**EXERCISE**
Repeat the data exactly as given below, dropping every picture.

Data excerpts:

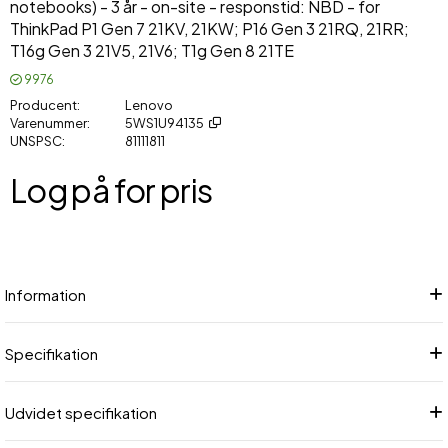
notebooks) - 3 år - on-site - responstid: NBD - for
ThinkPad P1 Gen 7 21KV, 21KW; P16 Gen 3 21RQ, 21RR;
T16g Gen 3 21V5, 21V6; T1g Gen 8 21TE
9976
Producent
Lenovo
Varenummer
5WS1U94135
UNSPSC
81111811
Log på for pris
Føj
Information
Specifikation
Udvidet specifikation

**OUTPUT FOR THIS EXERCISE**
notebooks) - 3 år - on-site - responstid: NBD - for
ThinkPad P1 Gen 7 21KV, 21KW; P16 Gen 3 21RQ, 21RR;
T16g Gen 3 21V5, 21V6; T1g Gen 8 21TE
9976
Producent
Lenovo
Varenummer
5WS1U94135
UNSPSC
81111811
Log på for pris
Føj
Information
Specifikation
Udvidet specifikation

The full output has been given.